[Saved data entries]
------------------------------------------------------------------------

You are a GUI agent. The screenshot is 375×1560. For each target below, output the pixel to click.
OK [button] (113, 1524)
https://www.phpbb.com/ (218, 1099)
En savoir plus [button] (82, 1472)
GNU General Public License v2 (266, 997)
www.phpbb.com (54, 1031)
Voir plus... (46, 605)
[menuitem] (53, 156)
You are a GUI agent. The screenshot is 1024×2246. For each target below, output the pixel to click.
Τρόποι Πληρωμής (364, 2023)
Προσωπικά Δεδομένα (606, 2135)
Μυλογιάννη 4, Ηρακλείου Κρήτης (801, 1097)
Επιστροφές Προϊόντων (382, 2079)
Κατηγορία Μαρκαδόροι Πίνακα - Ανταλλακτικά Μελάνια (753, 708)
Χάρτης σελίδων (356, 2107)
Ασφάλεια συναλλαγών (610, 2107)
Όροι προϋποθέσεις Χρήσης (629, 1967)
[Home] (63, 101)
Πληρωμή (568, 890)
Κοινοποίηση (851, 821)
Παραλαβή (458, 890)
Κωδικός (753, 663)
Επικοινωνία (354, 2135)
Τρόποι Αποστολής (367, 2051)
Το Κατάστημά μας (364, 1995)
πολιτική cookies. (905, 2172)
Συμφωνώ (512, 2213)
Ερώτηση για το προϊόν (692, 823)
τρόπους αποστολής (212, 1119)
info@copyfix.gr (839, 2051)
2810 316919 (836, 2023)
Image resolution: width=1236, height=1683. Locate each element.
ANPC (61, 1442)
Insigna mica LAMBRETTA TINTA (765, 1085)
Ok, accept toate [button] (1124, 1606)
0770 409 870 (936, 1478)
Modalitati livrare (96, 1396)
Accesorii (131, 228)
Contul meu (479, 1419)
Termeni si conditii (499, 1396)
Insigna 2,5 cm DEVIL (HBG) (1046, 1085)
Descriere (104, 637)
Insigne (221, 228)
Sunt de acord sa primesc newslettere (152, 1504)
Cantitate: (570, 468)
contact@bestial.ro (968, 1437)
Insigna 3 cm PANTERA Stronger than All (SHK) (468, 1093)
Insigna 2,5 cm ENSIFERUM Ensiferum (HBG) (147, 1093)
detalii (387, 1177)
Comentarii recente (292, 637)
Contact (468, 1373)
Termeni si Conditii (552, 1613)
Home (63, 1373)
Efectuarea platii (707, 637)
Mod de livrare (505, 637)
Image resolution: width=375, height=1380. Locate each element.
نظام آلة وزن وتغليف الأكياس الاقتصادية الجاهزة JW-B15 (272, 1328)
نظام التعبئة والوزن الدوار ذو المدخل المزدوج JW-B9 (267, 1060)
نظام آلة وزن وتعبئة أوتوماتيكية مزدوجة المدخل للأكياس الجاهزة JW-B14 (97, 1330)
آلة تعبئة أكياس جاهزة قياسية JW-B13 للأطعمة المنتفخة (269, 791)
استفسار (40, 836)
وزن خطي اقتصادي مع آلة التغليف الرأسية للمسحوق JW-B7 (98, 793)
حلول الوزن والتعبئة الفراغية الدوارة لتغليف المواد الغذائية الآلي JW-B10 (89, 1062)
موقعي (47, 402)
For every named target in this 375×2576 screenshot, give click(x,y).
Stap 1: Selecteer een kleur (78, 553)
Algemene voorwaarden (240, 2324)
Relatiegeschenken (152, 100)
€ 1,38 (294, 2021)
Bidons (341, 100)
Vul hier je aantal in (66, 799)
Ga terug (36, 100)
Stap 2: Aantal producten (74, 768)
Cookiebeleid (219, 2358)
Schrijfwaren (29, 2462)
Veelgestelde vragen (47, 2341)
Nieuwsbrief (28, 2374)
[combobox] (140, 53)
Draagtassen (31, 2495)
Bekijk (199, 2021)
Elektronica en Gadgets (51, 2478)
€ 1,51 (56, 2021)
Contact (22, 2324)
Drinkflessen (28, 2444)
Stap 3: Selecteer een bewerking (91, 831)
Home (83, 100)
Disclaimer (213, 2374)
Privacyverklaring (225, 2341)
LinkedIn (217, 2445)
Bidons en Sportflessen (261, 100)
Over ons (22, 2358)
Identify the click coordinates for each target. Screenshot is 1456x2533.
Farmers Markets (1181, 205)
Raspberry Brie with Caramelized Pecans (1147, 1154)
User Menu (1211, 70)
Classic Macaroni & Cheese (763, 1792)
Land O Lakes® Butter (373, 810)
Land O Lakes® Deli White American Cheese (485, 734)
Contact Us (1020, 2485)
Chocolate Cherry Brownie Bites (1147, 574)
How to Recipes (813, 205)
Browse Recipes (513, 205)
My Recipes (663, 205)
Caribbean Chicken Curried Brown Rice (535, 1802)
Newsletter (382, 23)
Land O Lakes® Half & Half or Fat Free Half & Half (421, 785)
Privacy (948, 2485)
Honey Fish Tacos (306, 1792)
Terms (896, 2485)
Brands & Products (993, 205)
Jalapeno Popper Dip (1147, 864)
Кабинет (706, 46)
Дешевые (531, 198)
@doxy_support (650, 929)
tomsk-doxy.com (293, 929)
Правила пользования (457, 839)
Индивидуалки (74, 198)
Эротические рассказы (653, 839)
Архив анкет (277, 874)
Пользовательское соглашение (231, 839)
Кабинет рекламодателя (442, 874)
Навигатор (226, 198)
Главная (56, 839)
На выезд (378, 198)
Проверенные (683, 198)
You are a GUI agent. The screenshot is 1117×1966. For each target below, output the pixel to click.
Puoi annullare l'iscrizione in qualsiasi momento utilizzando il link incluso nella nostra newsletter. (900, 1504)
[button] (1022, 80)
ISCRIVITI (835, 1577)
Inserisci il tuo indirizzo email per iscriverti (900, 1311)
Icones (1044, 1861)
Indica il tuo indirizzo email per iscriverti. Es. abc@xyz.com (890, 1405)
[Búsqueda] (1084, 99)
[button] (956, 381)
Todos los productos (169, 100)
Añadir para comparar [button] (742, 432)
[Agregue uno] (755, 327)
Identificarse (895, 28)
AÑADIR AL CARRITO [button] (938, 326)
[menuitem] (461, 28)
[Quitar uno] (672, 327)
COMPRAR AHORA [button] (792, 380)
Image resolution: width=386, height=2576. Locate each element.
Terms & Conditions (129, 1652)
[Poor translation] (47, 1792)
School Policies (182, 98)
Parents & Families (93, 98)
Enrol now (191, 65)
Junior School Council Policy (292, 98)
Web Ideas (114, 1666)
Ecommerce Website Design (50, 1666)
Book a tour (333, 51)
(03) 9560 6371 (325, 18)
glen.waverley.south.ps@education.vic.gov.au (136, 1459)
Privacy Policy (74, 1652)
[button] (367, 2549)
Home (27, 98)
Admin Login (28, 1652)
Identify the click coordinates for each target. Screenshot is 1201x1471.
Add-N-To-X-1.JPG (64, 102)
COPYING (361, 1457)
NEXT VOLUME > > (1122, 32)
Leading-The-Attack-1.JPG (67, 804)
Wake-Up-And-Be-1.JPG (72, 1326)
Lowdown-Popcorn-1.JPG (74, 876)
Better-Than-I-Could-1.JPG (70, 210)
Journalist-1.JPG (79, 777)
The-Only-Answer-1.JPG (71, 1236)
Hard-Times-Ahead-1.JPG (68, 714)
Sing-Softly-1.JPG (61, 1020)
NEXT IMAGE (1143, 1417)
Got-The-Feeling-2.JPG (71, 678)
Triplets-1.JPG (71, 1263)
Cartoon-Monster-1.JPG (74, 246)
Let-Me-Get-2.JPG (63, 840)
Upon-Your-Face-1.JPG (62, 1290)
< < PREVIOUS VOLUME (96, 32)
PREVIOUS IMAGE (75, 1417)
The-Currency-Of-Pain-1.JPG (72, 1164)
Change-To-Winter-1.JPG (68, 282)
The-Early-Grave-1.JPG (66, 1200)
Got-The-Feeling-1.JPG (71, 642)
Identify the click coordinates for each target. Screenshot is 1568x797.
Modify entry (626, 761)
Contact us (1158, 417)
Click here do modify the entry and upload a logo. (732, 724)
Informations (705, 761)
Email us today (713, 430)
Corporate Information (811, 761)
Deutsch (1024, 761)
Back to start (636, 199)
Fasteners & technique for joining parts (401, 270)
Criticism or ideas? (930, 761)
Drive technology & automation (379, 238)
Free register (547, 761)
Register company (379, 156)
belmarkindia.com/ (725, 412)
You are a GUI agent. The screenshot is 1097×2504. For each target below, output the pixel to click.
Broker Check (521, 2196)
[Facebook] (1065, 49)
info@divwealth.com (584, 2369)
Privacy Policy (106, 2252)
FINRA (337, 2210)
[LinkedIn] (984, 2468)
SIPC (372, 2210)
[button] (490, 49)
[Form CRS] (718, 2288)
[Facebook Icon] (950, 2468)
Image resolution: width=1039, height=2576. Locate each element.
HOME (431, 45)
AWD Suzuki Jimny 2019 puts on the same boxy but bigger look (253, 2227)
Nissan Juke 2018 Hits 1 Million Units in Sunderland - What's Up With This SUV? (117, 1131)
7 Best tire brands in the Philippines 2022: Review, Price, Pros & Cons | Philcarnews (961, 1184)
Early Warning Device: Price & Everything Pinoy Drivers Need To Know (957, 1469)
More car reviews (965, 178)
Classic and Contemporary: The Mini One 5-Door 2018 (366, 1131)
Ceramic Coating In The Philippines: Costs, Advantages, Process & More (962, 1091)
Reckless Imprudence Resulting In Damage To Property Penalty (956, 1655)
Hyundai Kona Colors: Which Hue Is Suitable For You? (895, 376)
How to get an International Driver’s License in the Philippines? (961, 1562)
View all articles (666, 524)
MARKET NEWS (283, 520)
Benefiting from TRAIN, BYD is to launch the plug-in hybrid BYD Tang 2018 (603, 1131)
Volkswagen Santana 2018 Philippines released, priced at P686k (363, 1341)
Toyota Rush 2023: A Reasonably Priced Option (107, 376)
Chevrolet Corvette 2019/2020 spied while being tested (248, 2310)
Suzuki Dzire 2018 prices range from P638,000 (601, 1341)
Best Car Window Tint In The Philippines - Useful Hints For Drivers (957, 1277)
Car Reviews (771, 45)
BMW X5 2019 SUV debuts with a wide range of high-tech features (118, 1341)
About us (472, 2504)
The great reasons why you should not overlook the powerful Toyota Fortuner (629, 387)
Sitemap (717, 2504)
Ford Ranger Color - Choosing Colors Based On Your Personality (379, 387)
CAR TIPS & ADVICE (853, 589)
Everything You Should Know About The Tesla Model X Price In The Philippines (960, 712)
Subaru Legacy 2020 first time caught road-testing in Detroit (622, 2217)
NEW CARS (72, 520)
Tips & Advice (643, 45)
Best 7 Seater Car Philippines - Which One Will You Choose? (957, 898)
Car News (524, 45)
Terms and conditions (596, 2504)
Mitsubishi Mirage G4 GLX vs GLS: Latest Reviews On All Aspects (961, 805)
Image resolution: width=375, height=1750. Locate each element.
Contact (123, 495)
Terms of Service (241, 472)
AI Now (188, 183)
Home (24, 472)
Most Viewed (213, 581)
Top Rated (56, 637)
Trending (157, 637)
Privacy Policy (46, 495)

------------------------------------------------------------------------

▶ TRY IT
The answer must hold exactly the lines of the entries above, from the first line through the line that contains "[menuitem] (53, 156)", and no others.

▶ TASK ANSWER
You are a GUI agent. The screenshot is 375×1560. For each target below, output the pixel to click.
OK [button] (113, 1524)
https://www.phpbb.com/ (218, 1099)
En savoir plus [button] (82, 1472)
GNU General Public License v2 (266, 997)
www.phpbb.com (54, 1031)
Voir plus... (46, 605)
[menuitem] (53, 156)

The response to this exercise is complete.